● Directions for this task:
Print, word for word, every line from the beginning of the listing up to and including the line with "стандартизация, сертификация, а также". Pictures are to be excluded.

● Records:
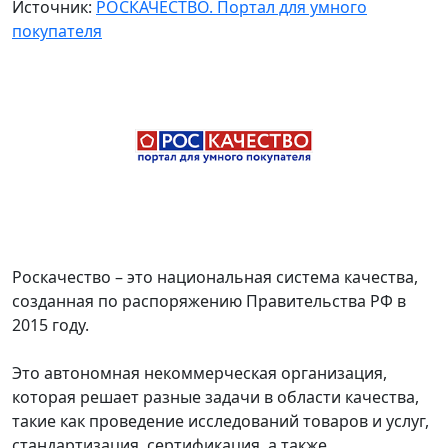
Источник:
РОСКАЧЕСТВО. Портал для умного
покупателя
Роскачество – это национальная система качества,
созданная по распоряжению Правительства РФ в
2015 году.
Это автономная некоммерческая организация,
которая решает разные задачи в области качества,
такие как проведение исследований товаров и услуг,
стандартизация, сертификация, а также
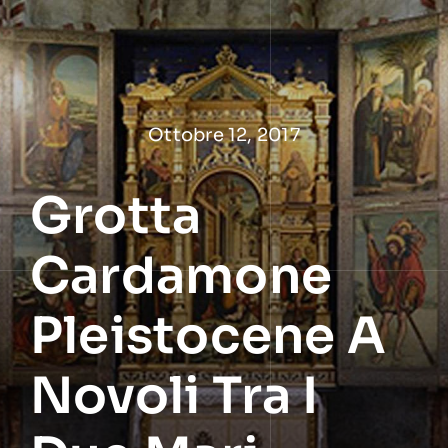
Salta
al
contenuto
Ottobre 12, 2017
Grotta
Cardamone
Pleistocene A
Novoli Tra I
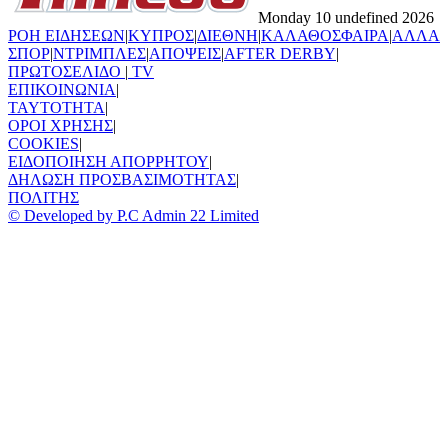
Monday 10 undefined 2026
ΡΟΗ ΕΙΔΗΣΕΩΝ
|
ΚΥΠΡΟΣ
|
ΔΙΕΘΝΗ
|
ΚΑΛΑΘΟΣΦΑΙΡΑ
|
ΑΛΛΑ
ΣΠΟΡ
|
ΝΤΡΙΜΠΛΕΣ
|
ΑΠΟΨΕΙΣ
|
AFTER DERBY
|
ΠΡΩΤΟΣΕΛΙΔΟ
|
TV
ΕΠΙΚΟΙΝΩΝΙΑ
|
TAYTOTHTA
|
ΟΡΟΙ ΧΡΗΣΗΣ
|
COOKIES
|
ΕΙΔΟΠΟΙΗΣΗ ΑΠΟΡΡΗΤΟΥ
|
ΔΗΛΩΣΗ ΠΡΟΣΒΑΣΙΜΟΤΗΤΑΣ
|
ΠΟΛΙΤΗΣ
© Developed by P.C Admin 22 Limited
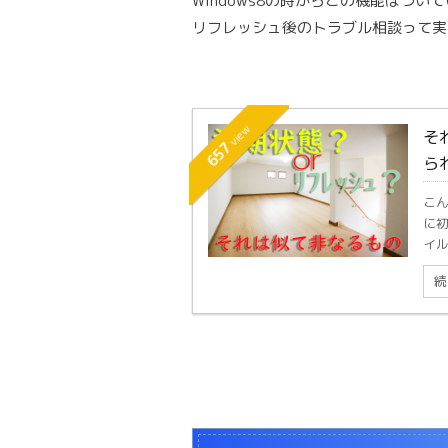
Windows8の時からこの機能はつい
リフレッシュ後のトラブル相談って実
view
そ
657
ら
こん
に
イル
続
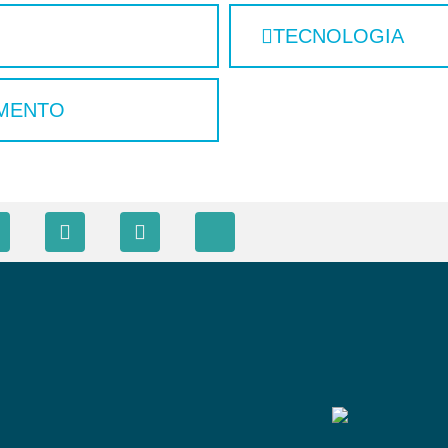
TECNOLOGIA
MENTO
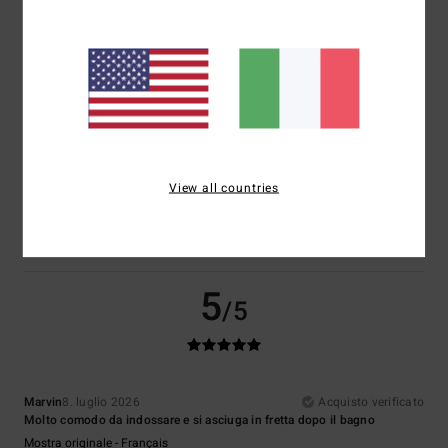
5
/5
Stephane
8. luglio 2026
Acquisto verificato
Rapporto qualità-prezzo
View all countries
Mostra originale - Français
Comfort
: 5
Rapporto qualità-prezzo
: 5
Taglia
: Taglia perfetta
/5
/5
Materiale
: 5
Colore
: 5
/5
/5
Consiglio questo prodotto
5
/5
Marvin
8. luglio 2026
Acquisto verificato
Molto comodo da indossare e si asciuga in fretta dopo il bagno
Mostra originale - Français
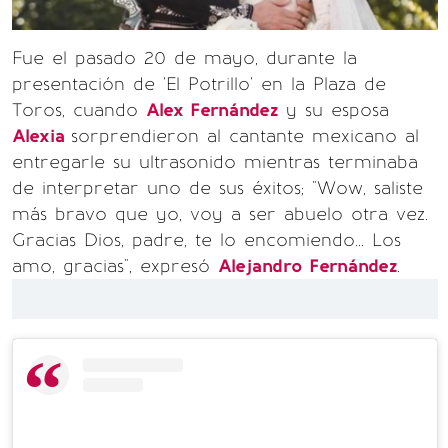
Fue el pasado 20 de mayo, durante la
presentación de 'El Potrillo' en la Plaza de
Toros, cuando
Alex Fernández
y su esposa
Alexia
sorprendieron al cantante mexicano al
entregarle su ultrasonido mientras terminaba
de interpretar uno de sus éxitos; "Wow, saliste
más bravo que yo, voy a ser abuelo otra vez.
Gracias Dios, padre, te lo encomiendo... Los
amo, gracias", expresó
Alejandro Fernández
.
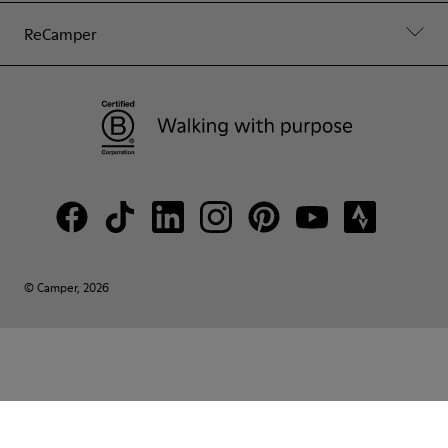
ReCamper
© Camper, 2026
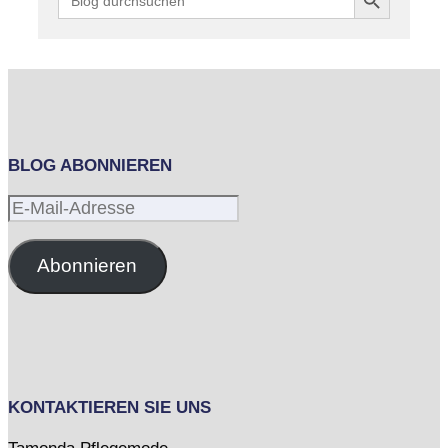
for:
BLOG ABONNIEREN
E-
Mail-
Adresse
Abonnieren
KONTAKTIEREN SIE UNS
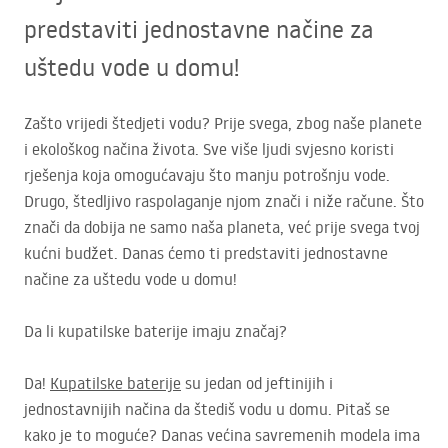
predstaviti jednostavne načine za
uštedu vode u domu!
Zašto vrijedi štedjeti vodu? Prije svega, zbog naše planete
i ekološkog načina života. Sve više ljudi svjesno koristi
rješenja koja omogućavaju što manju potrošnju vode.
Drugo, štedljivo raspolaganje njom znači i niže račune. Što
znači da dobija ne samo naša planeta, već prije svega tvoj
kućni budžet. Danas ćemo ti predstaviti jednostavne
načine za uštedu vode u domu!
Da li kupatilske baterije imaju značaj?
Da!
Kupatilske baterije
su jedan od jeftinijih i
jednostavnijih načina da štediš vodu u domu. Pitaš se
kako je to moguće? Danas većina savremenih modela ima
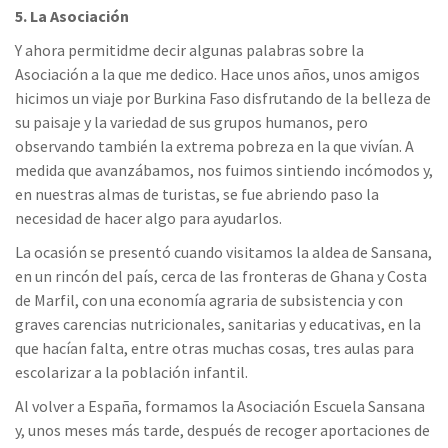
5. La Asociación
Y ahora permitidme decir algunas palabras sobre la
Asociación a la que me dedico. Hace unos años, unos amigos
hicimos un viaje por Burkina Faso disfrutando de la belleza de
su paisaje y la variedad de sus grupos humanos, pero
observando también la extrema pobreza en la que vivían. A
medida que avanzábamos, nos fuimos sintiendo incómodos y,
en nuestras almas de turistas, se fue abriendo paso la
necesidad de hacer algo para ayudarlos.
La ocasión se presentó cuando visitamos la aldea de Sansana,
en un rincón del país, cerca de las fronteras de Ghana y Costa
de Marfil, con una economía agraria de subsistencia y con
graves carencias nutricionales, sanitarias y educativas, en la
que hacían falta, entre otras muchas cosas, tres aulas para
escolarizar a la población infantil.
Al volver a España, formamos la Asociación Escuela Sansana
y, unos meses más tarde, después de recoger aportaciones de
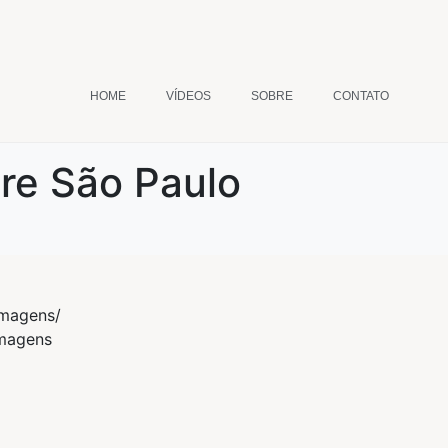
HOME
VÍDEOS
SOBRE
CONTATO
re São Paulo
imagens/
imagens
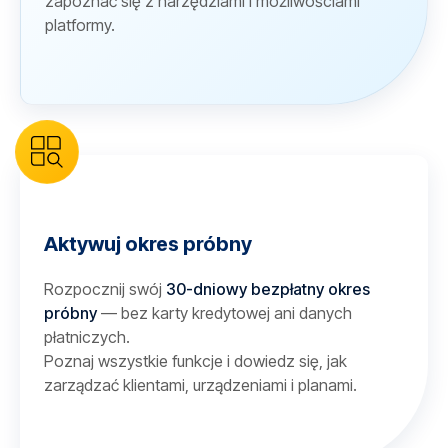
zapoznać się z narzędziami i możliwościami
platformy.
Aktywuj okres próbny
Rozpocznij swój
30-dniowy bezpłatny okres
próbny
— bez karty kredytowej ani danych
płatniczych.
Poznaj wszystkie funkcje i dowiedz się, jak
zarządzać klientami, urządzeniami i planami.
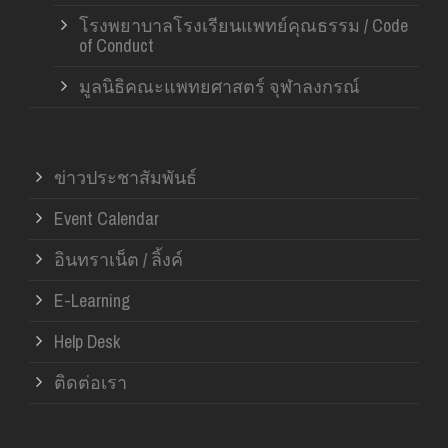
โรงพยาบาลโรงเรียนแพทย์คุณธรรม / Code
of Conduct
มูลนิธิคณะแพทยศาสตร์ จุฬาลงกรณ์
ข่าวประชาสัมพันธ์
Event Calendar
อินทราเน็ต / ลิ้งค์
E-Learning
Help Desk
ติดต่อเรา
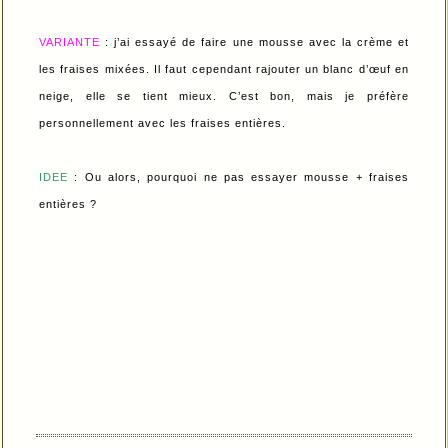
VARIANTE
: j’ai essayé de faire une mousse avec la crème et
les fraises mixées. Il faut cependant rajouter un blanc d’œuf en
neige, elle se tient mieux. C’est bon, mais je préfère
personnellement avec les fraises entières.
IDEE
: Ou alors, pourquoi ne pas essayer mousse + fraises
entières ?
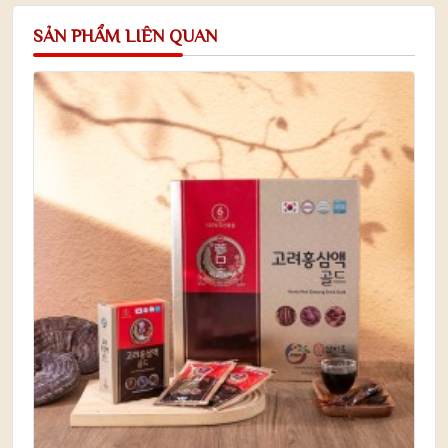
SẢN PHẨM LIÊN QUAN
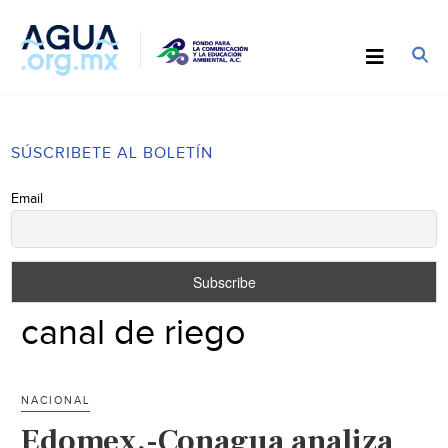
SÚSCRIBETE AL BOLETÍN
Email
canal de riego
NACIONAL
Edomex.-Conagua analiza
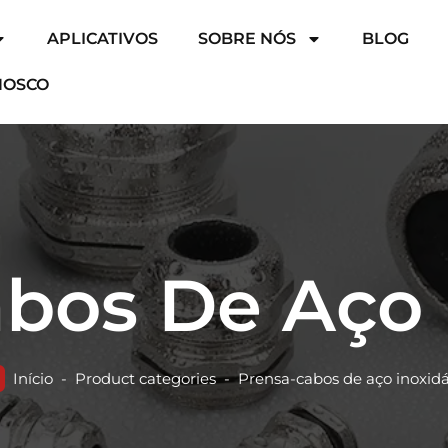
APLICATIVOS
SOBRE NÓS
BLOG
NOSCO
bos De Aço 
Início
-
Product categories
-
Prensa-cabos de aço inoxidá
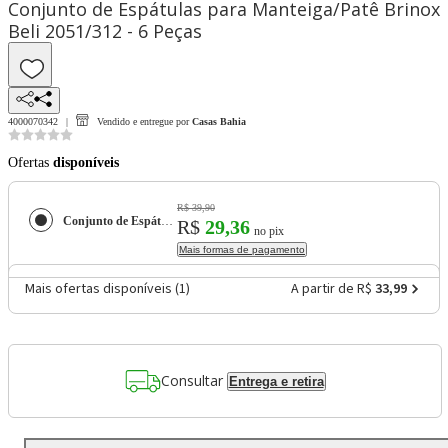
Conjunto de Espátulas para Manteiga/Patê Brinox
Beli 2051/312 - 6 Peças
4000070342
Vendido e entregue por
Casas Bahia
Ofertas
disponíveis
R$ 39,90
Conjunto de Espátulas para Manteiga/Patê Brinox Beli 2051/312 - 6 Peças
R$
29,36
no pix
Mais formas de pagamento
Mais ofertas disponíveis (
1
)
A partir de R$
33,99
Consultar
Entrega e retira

● Response below:
Источник:
РОСКАЧЕСТВО. Портал для умного
покупателя
Роскачество – это национальная система качества,
созданная по распоряжению Правительства РФ в
2015 году.
Это автономная некоммерческая организация,
которая решает разные задачи в области качества,
такие как проведение исследований товаров и услуг,
стандартизация, сертификация, а также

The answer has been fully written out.